Arizona State is one of the earliest, most aggressive adopters of data-driven, personalized learning. Yet educational institutions at all levels are pursuing similar options as a way to cope with rising enrollments, falling budgets and more stringent requirements for student achievement. Public primary and secondary schools in 45 states and the District of Columbia are rushing to implement new, higher standards in English-language arts and mathematics known as the Common Core state standards, and those schools need new instructional materials and tests to make that happen. Around half of those tests will be online and adaptive, meaning that a computer will tailor questions to each student's ability and calculate each student's score [see “Why We Need High-Speed Schools,” on page 69]. School systems are experimenting with a range of other adaptive programs, from math and reading lessons for elementary school students to “quizzing engines” that help high school students prepare for Advanced Placement exams. The technology is also catching on overseas. The 2015 edition of the Organization for Economic Co-operation and Development's Program for International Student Assessment (PISA) test, which is given to 15-year-olds (in more than 70 nations and economies so far) every three years, will include adaptive components to evaluate hard-to-measure skills such as collaborative problem solving.
Proponents of adaptive learning say that technology has finally made it possible to deliver individualized instruction to every student at an affordable cost—to discard the factory model that has dominated Western education for the past two centuries. Critics say it is data-driven learning, not traditional learning, that threatens to turn schools into factories. They see this increasing digitization as yet another unnecessary sellout to for-profit companies that push their products on teachers and students in the name of “reform.” The supposedly advanced tasks that computers can now barely pull off—diagnosing a student's strengths and weaknesses and adjusting materials and approaches to suit individual learners—are things human teachers have been doing well for hundreds of years. Instead of delegating these tasks to computers, opponents say, we should be spending more on training, hiring and retaining good teachers.
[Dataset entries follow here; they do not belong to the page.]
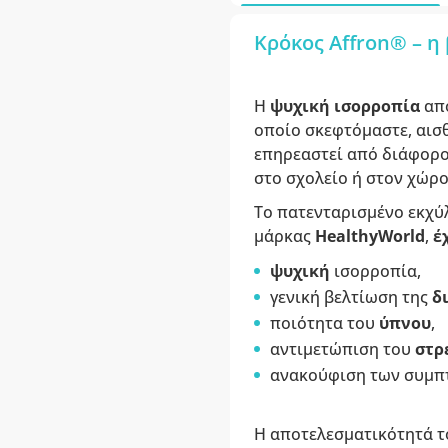
Κρόκος Affron® – η
Η
ψυχική ισορροπία
απ
οποίο σκεφτόμαστε, αισ
επηρεαστεί από διάφορου
στο σχολείο ή στον χώρ
Το πατενταρισμένο εκχύ
μάρκας
HealthyWorld
,
έ
ψυχική
ισορροπία,
γενική βελτίωση της
δ
ποιότητα του
ύπνου
,
αντιμετώπιση του
στρ
ανακούφιση των συμπ
Η αποτελεσματικότητά το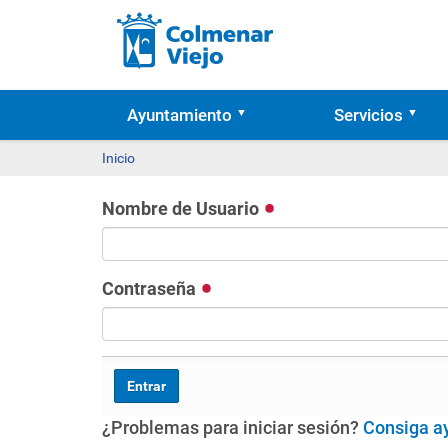
Ayuntamiento
Servicios
Inicio
Nombre de Usuario
Contraseña
¿Problemas para iniciar sesión?
Consiga a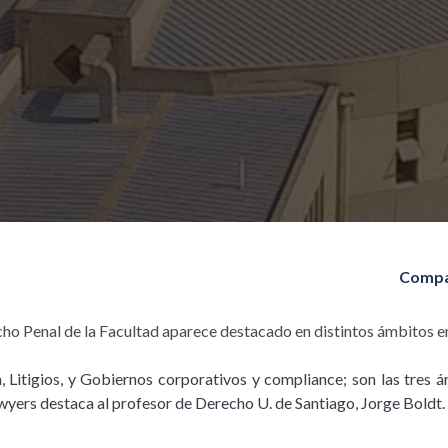
Compa
o Penal de la Facultad aparece destacado en distintos ámbitos en
 Litigios, y Gobiernos corporativos y compliance; son las tres á
wyers destaca al profesor de Derecho U. de Santiago, Jorge Boldt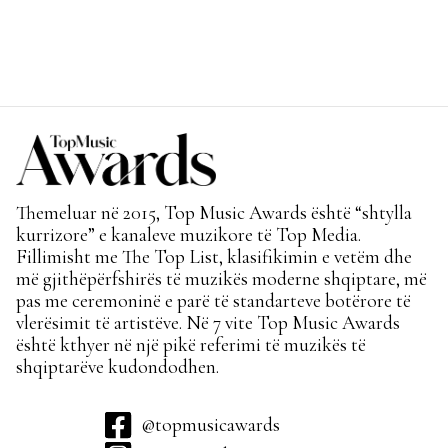
Themeluar në 2015, Top Music Awards është “shtylla
kurrizore” e kanaleve muzikore të Top Media.
Fillimisht me The Top List, klasifikimin e vetëm dhe
më gjithëpërfshirës të muzikës moderne shqiptare, më
pas me ceremoninë e parë të standarteve botërore të
vlerësimit të artistëve. Në 7 vite Top Music Awards
është kthyer në një pikë referimi të muzikës të
shqiptarëve kudondodhen.
@topmusicawards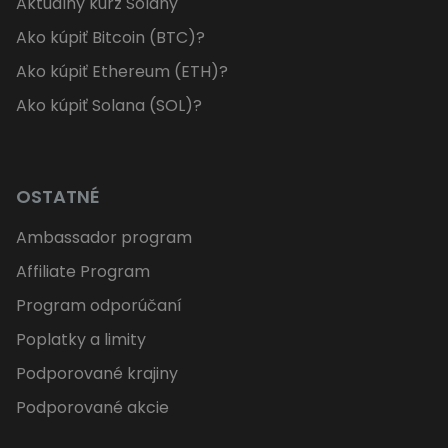
Aktuálny kurz Solany
Ako kúpiť Bitcoin (BTC)?
Ako kúpiť Ethereum (ETH)?
Ako kúpiť Solana (SOL)?
OSTATNÉ
Ambassador program
Affiliate Program
Program odporúčaní
Poplatky a limity
Podporované krajiny
Podporované akcie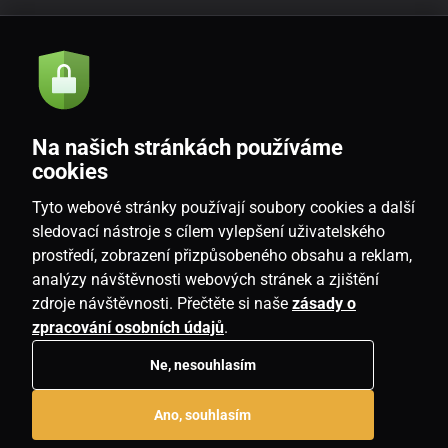
Akcie a novinky e-mailom
Odoslať
Na našich stránkách používáme
Souhlasím se
zásadami zpracování osobních údajů
cookies
Tyto webové stránky používají soubory cookies a další
sledovací nástroje s cílem vylepšení uživatelského
prostředí, zobrazení přizpůsobeného obsahu a reklam,
SK
analýzy návštěvnosti webových stránek a zjištění
zdroje návštěvnosti. Přečtěte si naše
zásady o
zpracování osobních údajů
.
Ne, nesouhlasím
Copyright © 2026
www.housemania.sk
. Všetky práva vyhradené.
Ano, souhlasím
E-shop vytvorila
SIMPLIA.cz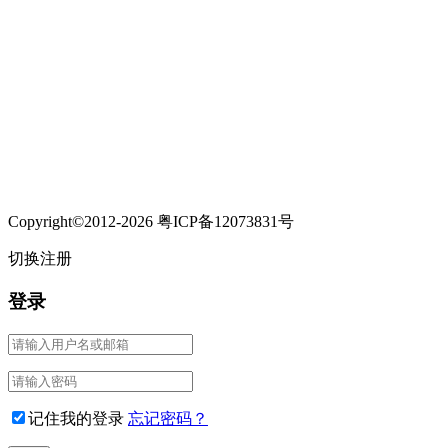
Copyright©2012-2026 粤ICP备12073831号
切换注册
登录
记住我的登录
忘记密码？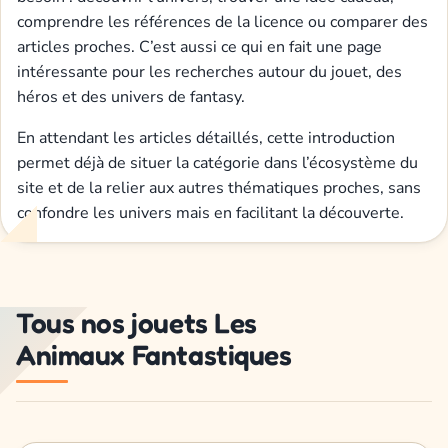
comprendre les références de la licence ou comparer des
articles proches. C’est aussi ce qui en fait une page
intéressante pour les recherches autour du jouet, des
héros et des univers de fantasy.
En attendant les articles détaillés, cette introduction
permet déjà de situer la catégorie dans l’écosystème du
site et de la relier aux autres thématiques proches, sans
confondre les univers mais en facilitant la découverte.
Tous nos jouets Les
Animaux Fantastiques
And while adaptive-learning companies claim to have nothing but the future of America's children in mind, there is no denying the potential for profit. Dozens of them are rushing to get in on the burgeoning market for instructional technology, which is now a multibillion-dollar industry [see box at left]. As much as 20 percent of instructional content in K–12 schools is already delivered digitally, says Adam Newman, a founding partner of the market-analysis firm Education Growth Advisors. Although adaptive-learning software makes up only a small slice of the digital-instruction pie—around $50 million for the K–12 market—it could grow quickly. Newman says the concept of adaptivity is already very much in the water in K–12 schools. “In K–12, the focus has been on differentiating instruction for years,” he says. “Differentiating instruction, even without technology, is really a form of adaptation.”
Higher-education administrators are warming up to adaptivity, too. In a recent Inside Higher Ed/Gallup poll, 66 percent of college presidents said they found adaptive-learning and testing technologies promising. The Bill & Melinda Gates Foundation has launched the Adaptive Learning Market Acceleration Program, which will issue 10 $100,000 grants to U.S. colleges and universities to develop adaptive courses that enroll at least 500 students over three semesters. “In the long term—20 years out—I would expect virtually every course to have an adaptive component of some kind,” says Peter Stokes, an expert on digital education at Northeastern University. That will be a good thing, he says—an opportunity to apply empirical study and cognitive science to education in a way that has never been done. In higher education in particular, “very, very, very few instructors have a formal education in how to teach,” he says. “We do things, and we think they work. But when you start doing scientific measurement, you realize that some of our ways of doing things have no empirical basis.”